David Crane da, ehm, giovane...

Crane raccontò di aver creato l'intero documento di design di Pitfall! con foglio e matita in soli dieci minuti (quindici al massimo, dai), ai quali seguirono altre 1000 ore (sul serio!) di intensa programmazione. «Non volevo fare uno dei soliti giochi con jet, aerei, carri armati e cose del genere. Volevo provare a trasformare un personaggio animato in un gioco.»

L'ispirazione arrivò un po' da Indiana Jones e un po' da un vecchio, vecchissimo cartone animato del 1950 - Heckle and Jeckle - due gazze piene di ironia e malizia. 

Il problema principale dello sviluppo era rappresentato dalle limitazioni tecnologiche dell'Atari 2600: «La parte più difficile nella realizzazione del gioco fu senz’altro riuscire a concentrare tutte le meccaniche in soli 4Kb di memoria. Il mondo di Pitfall Harry è un percorso circolare costituito da 254 schermate. I televisori di allora potevano visualizzare solamente linee da 160 pixel. La ROM del gioco disponeva di soli 4Kb di memoria, non c'era spazio sufficiente per contenere un comparto grafico perché ciascuna schermata scorresse fluida, dando l'illusione di un unico percorso. Ho risolto il problema creando il cosiddetto "polynomial counter", ovvero un algoritmo che calcolava matematicamente ogni schermata e occupava solamente 50 byte.»
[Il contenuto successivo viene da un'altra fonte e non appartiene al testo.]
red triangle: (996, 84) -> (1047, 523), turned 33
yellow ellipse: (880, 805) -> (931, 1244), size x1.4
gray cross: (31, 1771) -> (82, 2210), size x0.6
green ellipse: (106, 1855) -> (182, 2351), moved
Anche il sistema di controllo via joystick richiese un autentico colpo di genio: «Nel design originale, per saltare da un alligatore all'altro bisognava muovere la leva del joystick e saltare allo stesso tempo. In altre parole, era assolutamente impossibile da giocare. Così, modificai un piccolo dettaglio del codice, per agevolare il movimento di Harry entro un breve lasso di tempo dal salto. Dal punto di vista della programmazione, si trattò di un minuscolo cambiamento, ma modificò in meglio un gameplay altrimenti impossibile.»
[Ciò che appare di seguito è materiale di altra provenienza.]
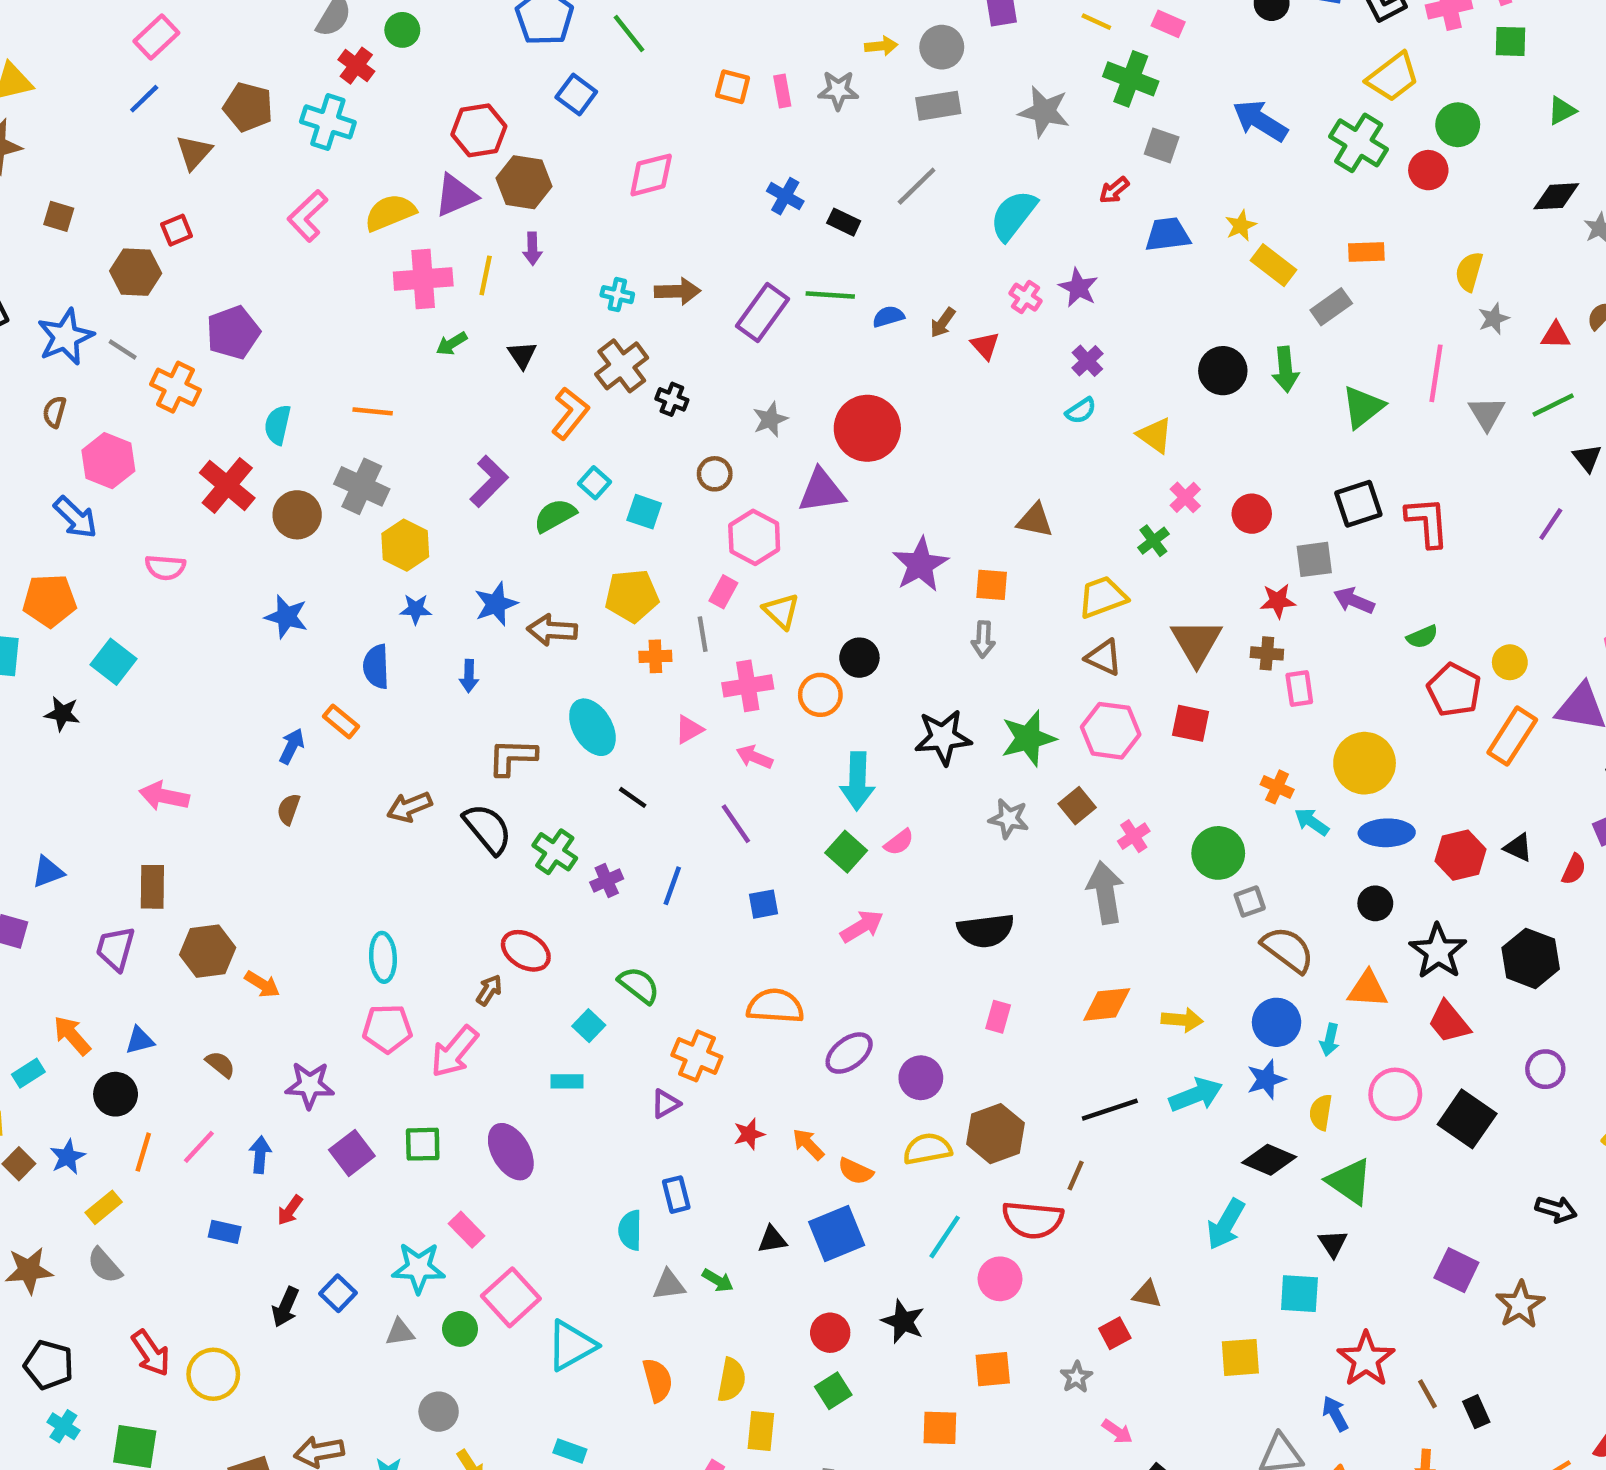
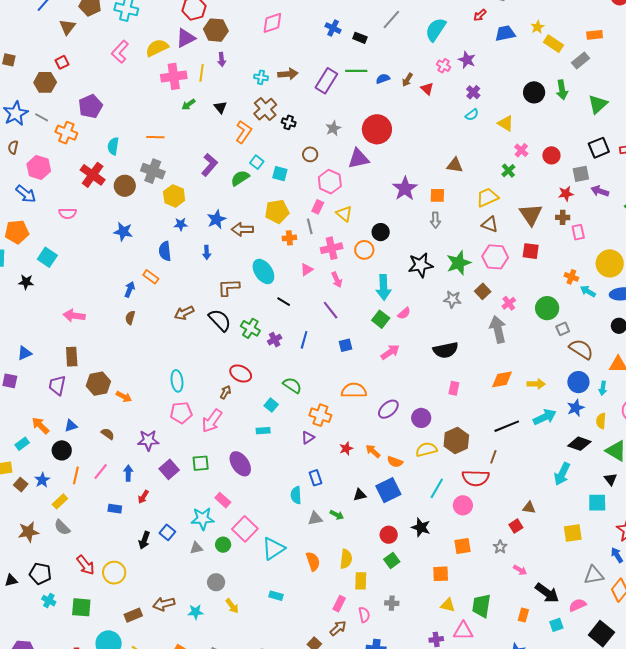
pink arrow: (754, 757) -> (337, 280), turned -133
Tutto il gioco in una gieipeg.

Erano altri tempi, tempi che non torneranno mai più e frechete, quando le console erano fatte (anche) di legno, nelle réclame in televisione veniva urlato il nome dello sviluppatore («Pitfall! by David Crane!») e Activision spediva via posta i primi achievement della storia: le famigerate ed esclusive patch di stoffa.

Guardate che bellezza:

Un club esclusivo!

A proposito, se passando per la Silicon Valley doveste incontrare un’auto con la targa "PITFALL", al volante c’è sicuramente David Crane. Salutatelo un casino, è un uomo buono e cordiale.

È lui o non è lui? Ma certo che è lui!